Cattle are then sorted, with the lighter-type cattle going to grass and stronger-type cattle being housed for finishing. Cattle spend a minimum of 70 days on the farm.

Beef farm sustainability

Liffey Meats’ Padraig Burns gave an overview of the GreenFeed system which has been installed on the farm to measure methane from the cattle at grass.

He said the technology is still in an early stage and data collection is underway to identify trends in emissions from beef cattle.

A slurry separator has been recently installed on the farm to facilitate the export of manure.

The machine removes solids from the slurry where they can be taken away for use in an anaerobic digestor. The liquid left behind is then spread on land using a Low Emission Slurry Spreading (LESS) system.

The dried manure is similar in texture to compost and can be spread on land using a dung spreader. In many countries, this compost-like material is used for bedding livestock.

The remainder of the dung and slurry is spread on the farm and is targeted towards silage and tillage ground to reduce the farm’s need for chemical fertiliser.

In recent years, the farm has increased the area of land used for crop production to further increase the level of animal feed self-sufficiency.

Improving feed conversion efficiency and daily liveweight gain while reducing slaughter age are all sustainability aspects the farm is working on to further improve.

Byproduct grains from the brewing and distilling industries are also used in the Total Mixed Ration (TMR) diets of cattle at finishing.

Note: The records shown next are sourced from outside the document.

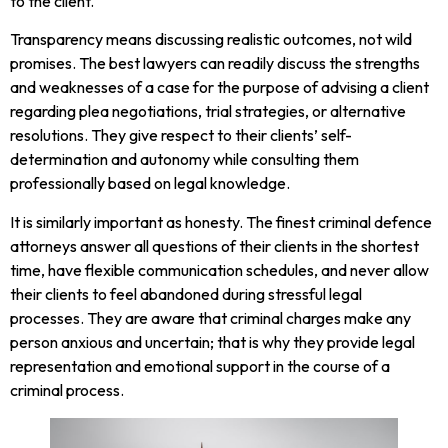
to the client.
Transparency means discussing realistic outcomes, not wild
promises. The best lawyers can readily discuss the strengths
and weaknesses of a case for the purpose of advising a client
regarding plea negotiations, trial strategies, or alternative
resolutions. They give respect to their clients’ self-
determination and autonomy while consulting them
professionally based on legal knowledge.
It is similarly important as honesty. The finest criminal defence
attorneys answer all questions of their clients in the shortest
time, have flexible communication schedules, and never allow
their clients to feel abandoned during stressful legal
processes. They are aware that criminal charges make any
person anxious and uncertain; that is why they provide legal
representation and emotional support in the course of a
criminal process.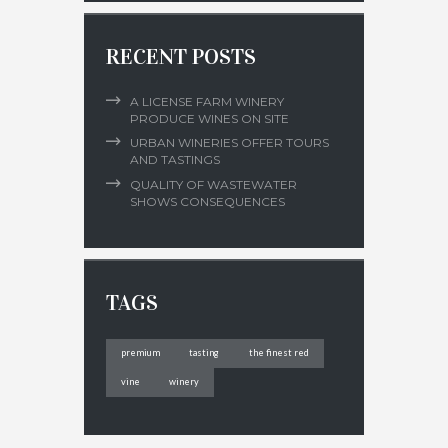
RECENT POSTS
A LICENSE FARM WINERY
PRODUCE WINES ON SITE
URBAN WINERIES OFFER TOURS
AND TASTINGS
QUALITY OF WASTEWATER
SHOWS CONSEQUENCES
TAGS
premium
tasting
the finest red
vine
winery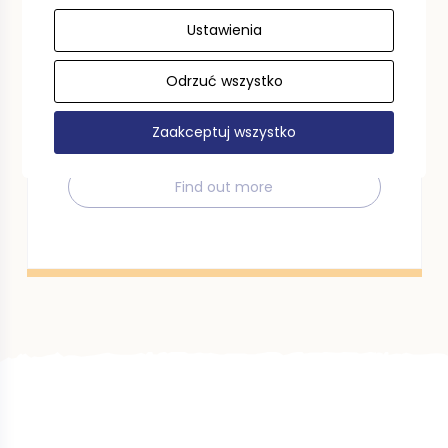
Ustawienia
Tourist voucher
Odrzuć wszystko
Use a tourist voucher in the Pomeranian
Voivodeship. We invite you to read the
regulations.
Zaakceptuj wszystko
Find out more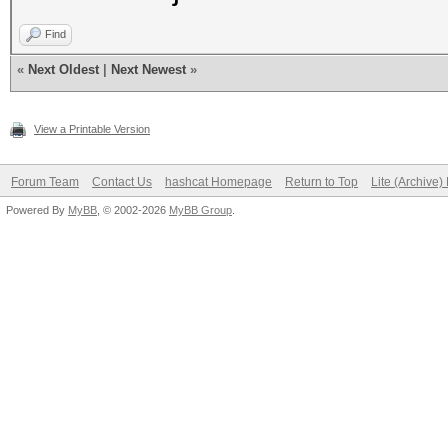
Find
«
Next Oldest
|
Next Newest
»
View a Printable Version
Forum Team
Contact Us
hashcat Homepage
Return to Top
Lite (Archive
Powered By
MyBB
, © 2002-2026
MyBB Group
.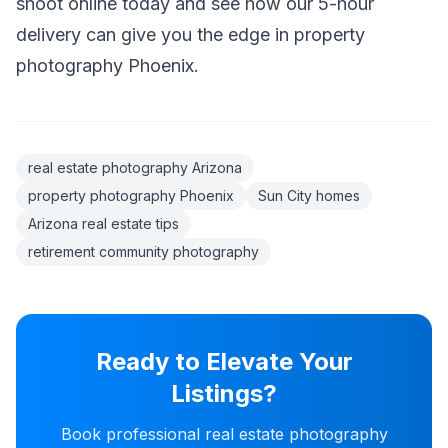
shoot online today and see how our 5-hour
delivery can give you the edge in property
photography Phoenix.
real estate photography Arizona
property photography Phoenix
Sun City homes
Arizona real estate tips
retirement community photography
Ready to Elevate Your
Listings?
Book professional real estate photography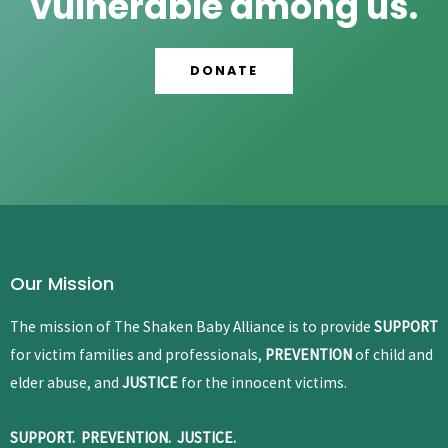
vulnerable among us.
DONATE
Our Mission
The mission of The Shaken Baby Alliance is to provide
SUPPORT
for victim families and professionals,
PREVENTION
of child and
elder abuse, and
JUSTICE
for the innocent victims.
SUPPORT. PREVENTION. JUSTICE.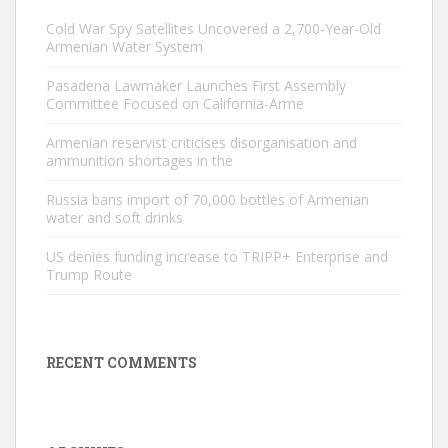
Cold War Spy Satellites Uncovered a 2,700-Year-Old
Armenian Water System
Pasadena Lawmaker Launches First Assembly
Committee Focused on California-Arme
Armenian reservist criticises disorganisation and
ammunition shortages in the
Russia bans import of 70,000 bottles of Armenian
water and soft drinks
US denies funding increase to TRIPP+ Enterprise and
Trump Route
RECENT COMMENTS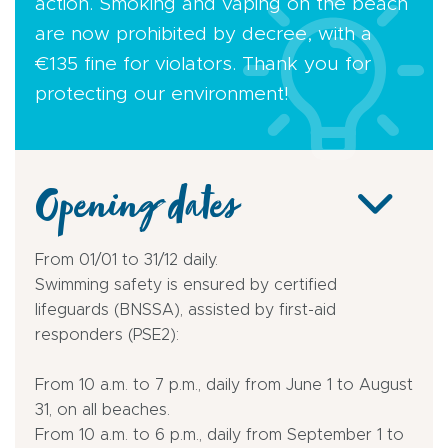
action. Smoking and vaping on the beach
are now prohibited by decree, with a
€135 fine for violators. Thank you for
protecting our environment!
Opening dates
From 01/01 to 31/12 daily.
Swimming safety is ensured by certified
lifeguards (BNSSA), assisted by first-aid
responders (PSE2):
From 10 a.m. to 7 p.m., daily from June 1 to August
31, on all beaches.
From 10 a.m. to 6 p.m., daily from September 1 to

In recent years, new hedgerows have been set and plots of native trees have been planted throughout the farm to improve biodiversity and act as nature corridors through the farm for wildlife.


All shed cattle are fed twice-a-day and the machine of choice for feeding is a self-propelled diet feeder. On the front of the feeder wagon is a rotating auger that loads the ingredients for the TMR into the wagon where the feed is mixed and fed out fresh to the cattle in the morning and evening.

The video below shows the self-propelled feeder wagon in operation:

There are two diets on the farm, a starter diet and a finisher diet. These diets have been tailored to the farm’s needs and procurement manager Robert Cole said he is currently “very happy with the level of finish” the diet is putting on the cattle coming from the farm.

Most of the cattle finished on the farm are are grading an O, as they are primarily Angus-sired heifers and steers bred off the dairy herd.

The farm previously finished all continental bulls but in recent years, has transitioned to finishing primarily Angus heifers and steers. Cole said this is primarily due to changing market demands.

A range of crops are grown on the farm too, including wheat and maize which are used for feed on the farm.

Most years, three cuts of pit silage are taken and there is a big emphasis on securing high dry matter digestibility (DMD) silage, further increasing the level of homegrown feed on the farm.

Looking to the future, the farm plans to continue to develop and grow in terms of sustainability while working to reduce its carbon footprint by adapting and trialing new emission-reducing technologies as they come available.